> **PROBLEM**: For this exercise, please find the lines in the entries that include the word "Enchanted" and copy them.

> **RECORD EXCERPTS**:
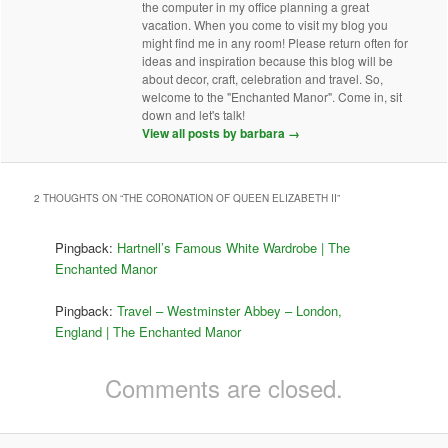
the computer in my office planning a great
vacation. When you come to visit my blog you
might find me in any room! Please return often for
ideas and inspiration because this blog will be
about decor, craft, celebration and travel. So,
welcome to the "Enchanted Manor". Come in, sit
down and let's talk!
View all posts by barbara
→
2 THOUGHTS ON “
THE CORONATION OF QUEEN ELIZABETH II
”
Pingback:
Hartnell’s Famous White Wardrobe | The
Enchanted Manor
Pingback:
Travel – Westminster Abbey – London,
England | The Enchanted Manor
Comments are closed.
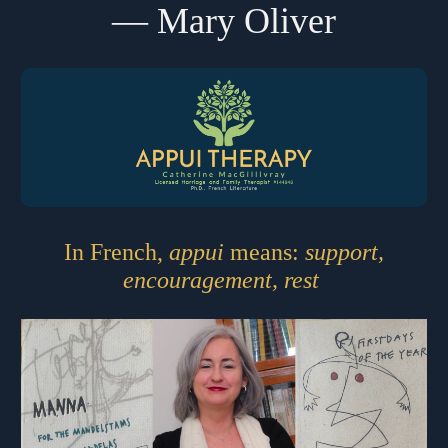
― Mary Oliver
In French,
appui
means:
support,
encouragement, rest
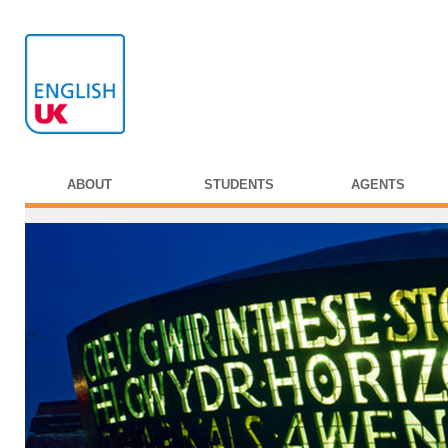
ABOUT
STUDENTS
AGENTS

> **EXPECTED ANSWER**:
welcome to the "Enchanted Manor". Come in, sit
Enchanted Manor
England | The Enchanted Manor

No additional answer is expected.